The early stages affecting around 90% of people with the disease in its early form usually have no noticeable symptoms, which is why glaucoma is called the "silent thief of sight." Globally, glaucoma is the second-leading cause of blindness, affecting an estimated 80 million people and accounting for roughly 8–12% of all blindness cases worldwide.
Glaucoma isn't one disease it's a category of optic nerve conditions, most commonly linked to pressure buildup inside the eye. The optic nerve carries visual signals from the retina to the brain. When pressure damages its fibers, the brain receives less information, usually starting from the edges of your visual field inward.

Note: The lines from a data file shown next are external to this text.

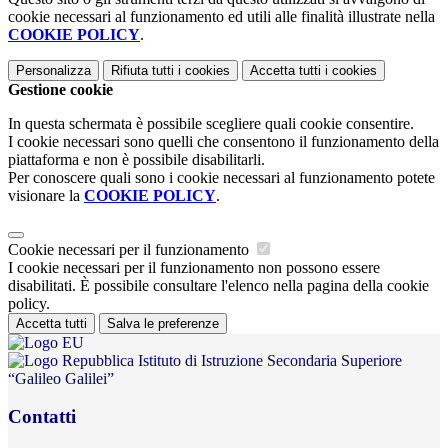
cookie necessari al funzionamento ed utili alle finalità illustrate nella
COOKIE POLICY
.
Personalizza
Rifiuta tutti
i cookies
Accetta tutti
i cookies
Gestione cookie
In questa schermata è possibile scegliere quali cookie consentire.
I cookie necessari sono quelli che consentono il funzionamento della
piattaforma e non è possibile disabilitarli.
Per conoscere quali sono i cookie necessari al funzionamento potete
visionare la
COOKIE POLICY
.
Cookie necessari per il funzionamento
I cookie necessari per il funzionamento non possono essere
disabilitati. È possibile consultare l'elenco nella pagina della cookie
policy.
Accetta tutti
Salva le preferenze
Istituto di Istruzione Secondaria Superiore
“Galileo Galilei”
Contatti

Here's the entity most people miss: vision loss from glaucoma is permanent. Treatment can stop or slow progression. It cannot restore vision that's already gone. That single fact is why catching glaucoma symptoms early matters more than almost any other eye condition.
The scale of the problem: Glaucoma is a leading cause of irreversible blindness globally, with a particularly significant impact on middle-aged and older adults aged 45 and above. Per a 2025 meta-analysis, glaucoma accounted for an estimated 8.39% of all global blindness in 2020. And the detection problem is severe: studies estimate that 50–80% of glaucoma cases in well-resourced countries go undetected, with that figure rising to about 90% in developing countries.
That last stat is the real story. Most people reading this who have glaucoma don't know it yet.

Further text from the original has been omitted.